Writing was an implicit memory skill for me. I need to stop paying attention to how I'm doing it and just get back to doing it.

Wednesday, February 13, 2013

The mom, getting madder and madder

I am now the mom, sitting at home, getting madder and madder. I'm not quite pacing the floor, but I've definitely wandered around a little more than usual, and I'm having to fight the urge to grit my teeth.

R is an hour late getting home from school. He is not answering his phone and he has my car. He does NOT have my permission to be keeping my car.

He called from a friend's house and wanted to discuss dropping economics. Um, no. No. That's not a discussion to have over the phone. That's not a decision to make because you don't feel like working for one afternoon. He's going away for the weekend, and he's behind in economics, so the simplest solution to him is to quit. Yeah, no.

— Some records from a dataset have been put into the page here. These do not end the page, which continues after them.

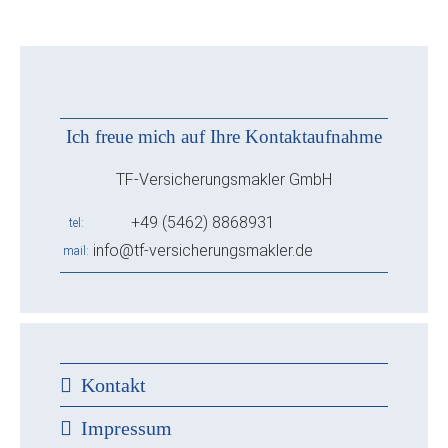
Ich freue mich auf Ihre Kontaktaufnahme
TF-Versicherungsmakler GmbH
+49 (5462) 8868931
tel
info@tf-versicherungsmakler.de
mail
Kontakt
Impressum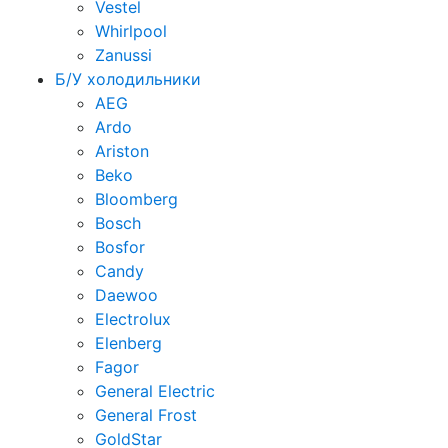
Vestel
Whirlpool
Zanussi
Б/У холодильники
AEG
Ardo
Ariston
Beko
Bloomberg
Bosch
Bosfor
Candy
Daewoo
Electrolux
Elenberg
Fagor
General Electric
General Frost
GoldStar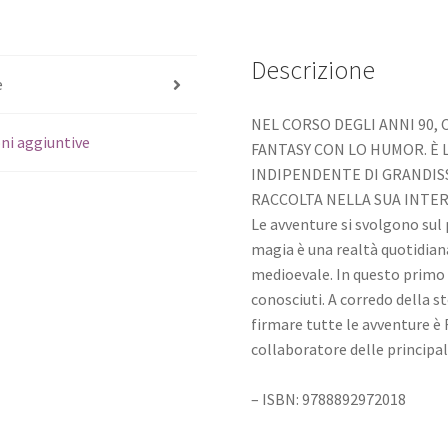
Descrizione
e
NEL CORSO DEGLI ANNI 90, 
ni aggiuntive
FANTASY CON LO HUMOR. È 
INDIPENDENTE DI GRANDISS
RACCOLTA NELLA SUA INTER
Le avventure si svolgono sul 
magia è una realtà quotidiana
medioevale. In questo primo 
conosciuti. A corredo della st
firmare tutte le avventure è
collaboratore delle principali
– ISBN: 9788892972018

We're busy making all sorts of interesting plans: he's going away this weekend to visit a friend, we're going away together in March, he's making summer plans, and next year if I can get all the stupid paperwork arranged, he's going to have a hugely fun and exciting year, so I think he's suffering from an acute case of senior-itis. Unfortunately for him, he's a junior.

I don't want to be the authoritarian dictator saying 'if you're not getting As, you're not going out,' (for lots of reasons, not the least of which is that I believe the right time to screw up is now, not later) but at the same time, I'm frustrated when I see him making decisions that seem short-sighted. I suppose that every parent goes through this.

Hmm, I just realized that part of my frustration is because I'm getting over-invested due to dealing with all this complicated paperwork. Maybe I should be making him do that. It's his year, after all. But I don't think he even can: it all calls for my signatures.

If we were birds, he'd be the baby bird sitting on the side of the nest and I'd be the momma bird screeching, "flap harder, flap harder, you're not flapping hard enough" while simultaneously trying to decide whether to give him the big kick out or grab on because he's just not flapping hard enough. Metaphorical birds, of course. I'm pretty sure real momma birds just fly away and leave the babies to figure it out on their own when they're ready.